Augustin, Louis Pétiet

1784 - 1858

Informations générales
  • Né le 19 juillet 1784 à Rennes ( - France)
  • Décédé le 1er août 1858 à Paris (Seine - France)

Mandats à l'Assemblée nationale ou à la Chambre des députés

Régime politique
Second Empire - Corps législatif
Législature
Ire législature
Mandat
Du 29 février 1852 au 29 mai 1857
Département
Nièvre
Groupe
Majorité dynastique
Régime politique
Second Empire - Corps législatif
Législature
IIe législature
Mandat
Du 21 juin 1857 au 1er août 1858
Département
Nièvre
Groupe
Majorité dynastique

Biographies

Biographie extraite du dictionnaire des parlementaires français de 1789 à 1889 (Adolphe Robert et Gaston Cougny)

Député au Corps législatif de 1852 à 1858, né à Rennes (Ille-et-Vilaine) le 19 juillet 1784, mort à Paris le 1er août 1858, fils de Claude Louis Pétiet qui avait été élu sous le Directoire, il s'engagea à 16 ans, et suivit son père en Italie où il devint, en 1802, sous-lieutenant au 10e hussards.

Il prit part aux campagnes de l'Empire, reçut la croix de la Légion d'honneur après Austerlitz, les épaulettes de capitaine après Eylau, et accompagna, comme aide de camp, le maréchal Soult en Espagne; il y fut grièvement blessé au siège de Badajoz. Il fit la campagne de Russie comme chef d'escadron, se distingua à Krasnoë, puis, l'année suivante, à Dresde, et, colonel, chef d'état-major de la cavalerie légère du 5e corps durant la campagne de 1814, fut deux fois blessé à Nangis.

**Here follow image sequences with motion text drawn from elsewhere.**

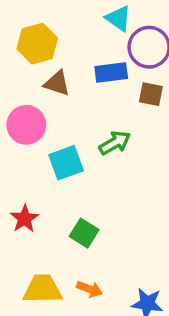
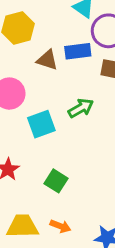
brown triangle: (57, 83) -> (47, 60), moved

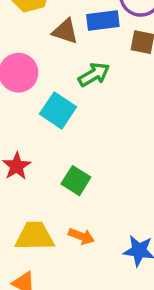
green arrow: (81, 108) -> (94, 74), moved
cyan square: (41, 124) -> (58, 110), turned -36

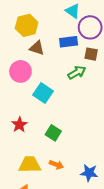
brown triangle: (65, 31) -> (37, 48), moved
green arrow: (94, 74) -> (77, 72), moved

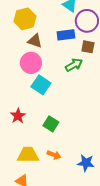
pink circle: (20, 71) -> (31, 63), moved

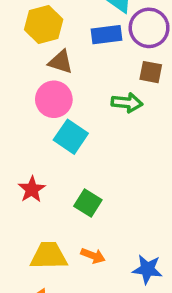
blue rectangle: (66, 35) -> (107, 35), moved
green arrow: (74, 65) -> (127, 103), turned 36

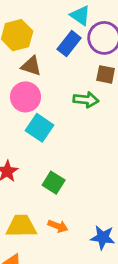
blue rectangle: (107, 35) -> (69, 44), turned -45

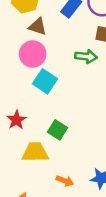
yellow trapezoid: (21, 226) -> (35, 152), moved
orange arrow: (58, 226) -> (65, 181), moved

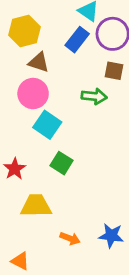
green square: (57, 130) -> (61, 163), moved

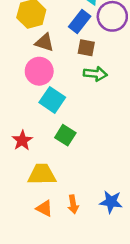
brown square: (114, 71) -> (86, 48), moved
orange arrow: (70, 238) -> (73, 204), turned 60
orange triangle: (20, 261) -> (44, 208), moved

Créé baron par Louis XVIII le 11 novembre 1814, il fit partie, aux Cent-Jours, de l'armée du Nord et, à Waterloo, reçut une nouvelle blessure en portant un ordre de l'empereur. Sans emploi à la seconde Restauration, il rentra dans l'administration de 1823 à 1830, comme directeur des archives au ministère de la Guerre.

En 1830, il concourut à l'expédition d'Alger dans l'état-major de M. de Bourmont, fut, à son retour, nommé général de brigade, commandant de l'Hérault (1832-1833), puis du Loiret, membre du comité supérieur de cavalerie, entra comme maître des requêtes au conseil d'Etat, et fut promu grand officier de la Légion d'honneur le 2 mai 1846.

Mis à la retraite en 1848, il se rallia à la politique du prince Louis-Napoléon, et fut élu député au Corps législatif dans la 1re circonscription de la Nièvre, comme candidat du gouvernement, le 29 février 1852, par 29,032 voix (33,871 votants, 48,174 inscrits), contre 4,249 à M. Achille Dufaud.

Réélu le 22 juin 1857, par 21,503 voix (28,055 votants, 44,495 inscrits), contre 6,447 à M. Bonabeau, il siégea dans la majorité impérialiste. Décédé en août 1858, il fut remplacé, le 21 novembre suivant, par M. de Montjoyeux.


On a de lui: Journal historique de la division de cavalerie légère d'armée pendant la campagne de 1814 en France (Paris, 1821); Journal historique de la 3e division de l'armée d'Afrique (1830-33); Souvenirs militaires de l'histoire contemporaine (1844); Pensées, maximes et réflexions (1851-1854); il a aussi collaboré à plusieurs journaux militaires, notamment au Spectateur militaire.